- [Work item]
Write out the entries verbatim and leave the images out of the copy.

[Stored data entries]
━━━━━━━━
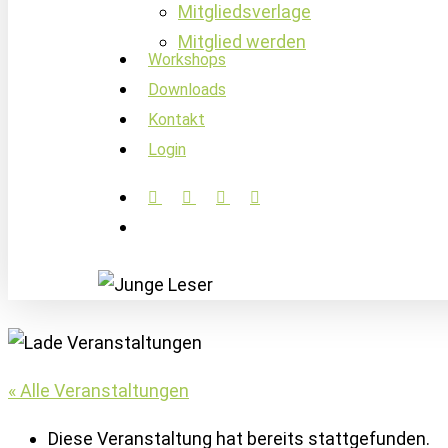
Mitgliedsverlage
Mitglied werden
Workshops
Downloads
Kontakt
Login
facebook
linkedin
instagram
soundcloud
account
« Alle Veranstaltungen
Diese Veranstaltung hat bereits stattgefunden.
━━━━━━━━
- [Response to the task]
Mitgliedsverlage
Mitglied werden
Workshops
Downloads
Kontakt
Login
facebook
linkedin
instagram
soundcloud
account
« Alle Veranstaltungen
Diese Veranstaltung hat bereits stattgefunden.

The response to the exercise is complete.